Risk of stroke and transient ischaemic attack in patients with a diagnosis of resolved atrial fibrillation: retrospective cohort studiesBMJ 2018; 361 doi: https://doi.org/10.1136/bmj.k1717 (Published 09 May 2018) Cite this as: BMJ 2018;361:k1717
- Nicola J Adderley, research fellow,
- Krishnarajah Nirantharakumar, senior clinical lecturer,
- Tom Marshall, professor of public health and primary care
- Correspondence to: K Nirantharakumar
- Accepted 2 April 2018
Objectives To determine rates of stroke or transient ischaemic attack (TIA) and all cause mortality in patients with a diagnosis of “resolved” atrial fibrillation compared to patients with unresolved atrial fibrillation and without atrial fibrillation.
Design Two retrospective cohort studies.
Setting General practices contributing to The Health Improvement Network, 1 January 2000 to 15 May 2016.
Participants Adults aged 18 years or more with no previous stroke or TIA: 11 159 with resolved atrial fibrillation, 15 059 controls with atrial fibrillation, and 22 266 controls without atrial fibrillation.
Main outcome measures Primary outcome was incidence of stroke or TIA. Secondary outcome was all cause mortality.
Results Adjusted incidence rate ratios for stroke or TIA in patients with resolved atrial fibrillation were 0.76 (95% confidence interval 0.67 to 0.85, P<0.001) versus controls with atrial fibrillation and 1.63 (1.46 to 1.83, P<0.001) versus controls without atrial fibrillation. Adjusted incidence rate ratios for mortality in patients with resolved atrial fibrillation were 0.60 (0.56 to 0.65, P<0.001) versus controls with atrial fibrillation and 1.13 (1.06 to 1.21, P<0.001) versus controls without atrial fibrillation. When patients with resolved atrial fibrillation and documented recurrent atrial fibrillation were excluded the adjusted incidence rate ratio for stroke or TIA was 1.45 (1.26 to 1.67, P<0.001) versus controls without atrial fibrillation.
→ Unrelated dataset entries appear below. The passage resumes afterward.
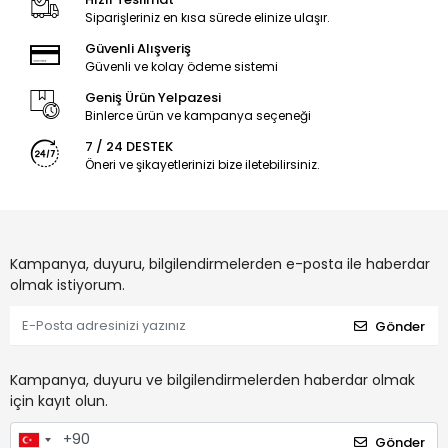
Siparişleriniz en kısa sürede elinize ulaşır.
Güvenli Alışveriş
Güvenli ve kolay ödeme sistemi
Geniş Ürün Yelpazesi
Binlerce ürün ve kampanya seçeneği
7 / 24 DESTEK
Öneri ve şikayetlerinizi bize iletebilirsiniz.
Kampanya, duyuru, bilgilendirmelerden e-posta ile haberdar
olmak istiyorum.
Gönder
Kampanya, duyuru ve bilgilendirmelerden haberdar olmak
için kayıt olun.
Gönder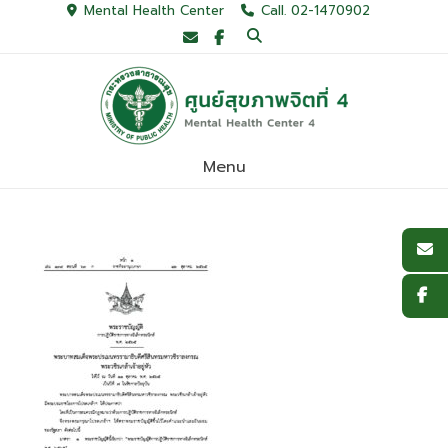
Skip
Mental Health Center
Call. 02-1470902
to
content
Menu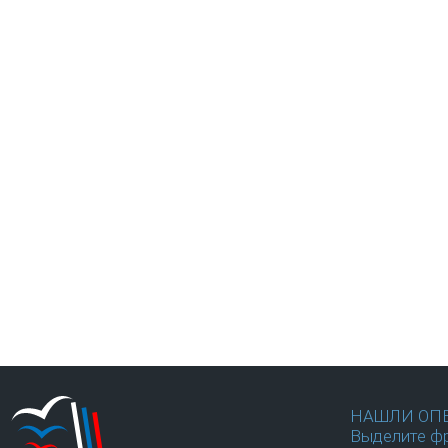
НАШЛИ ОП
Выделите фр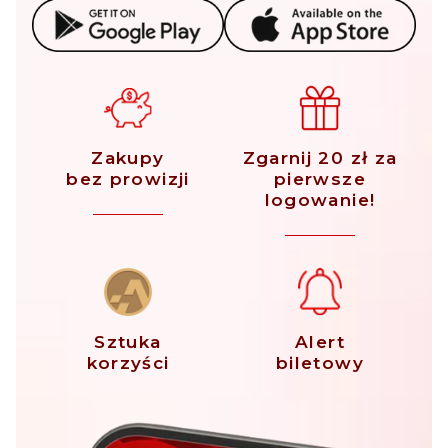
Zakupy
Zgarnij 20 zł za
bez prowizji
pierwsze
logowanie!
Sztuka
Alert
korzyści
biletowy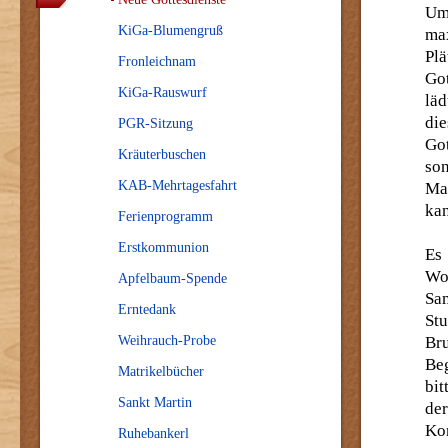
Um 
KiGa-Blumengruß
ma
Plä
Fronleichnam
Go
KiGa-Rauswurf
läd
di
PGR-Sitzung
Go
Kräuterbuschen
so
KAB-Mehrtagesfahrt
Mai
ka
Ferienprogramm
Erstkommunion
Es
Wo
Apfelbaum-Spende
Sa
Erntedank
Stu
Weihrauch-Probe
Bru
Beg
Matrikelbücher
bit
Sankt Martin
der
Ko
Ruhebankerl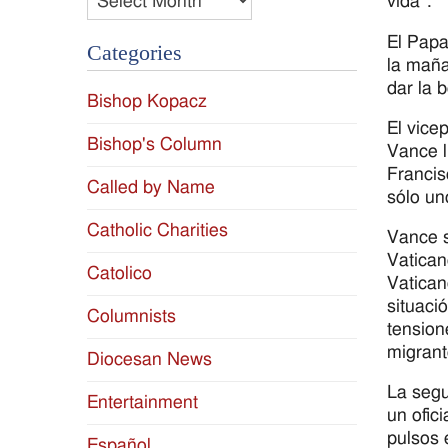
vida”.
El Papa
Categories
la maña
dar la 
Bishop Kopacz
El vice
Bishop's Column
Vance l
Francis
Called by Name
sólo un
Catholic Charities
Vance s
Vatican
Catolico
Vatican
situaci
Columnists
tension
migrant
Diocesan News
La segu
Entertainment
un ofici
pulsos 
Español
Conclusion Patients with resolved atrial fibrillation remain at higher risk of stroke or TIA than patients without atrial fibrillation. The risk is increased even in those in whom recurrent atrial fibrillation is not documented. Guidelines should be updated to advocate continued use of anticoagulants in patients with resolved atrial fibrillation.
Contributors: TM had the original idea for the study. NA, KN, and TM designed the study. KN undertook data extraction. NA designed and performed the analysis. NA wrote the first draft of the paper, which was revised in collaboration with TM and KN. NA acts as guarantor.
Competing interests: All authors have completed the ICMJE uniform disclosure form at http://www.icmje.org/coi_disclosure.pdf and declare: NA and TM report a grant from the National Institute for Health Research (NIHR) Collaboration for Leadership in Applied Health Research and Care West Midlands during the conduct of the study; KN reports personal fees from Sanofi, and grants from AstraZeneca, Health Data Research UK (Medical Research Council) and British Heart Foundation, outside the submitted work; authors declare no other financial relationships with any organisations that might have an interest in the submitted work in the previous three years; and no other relationships or activities that could appear to have influenced the submitted work.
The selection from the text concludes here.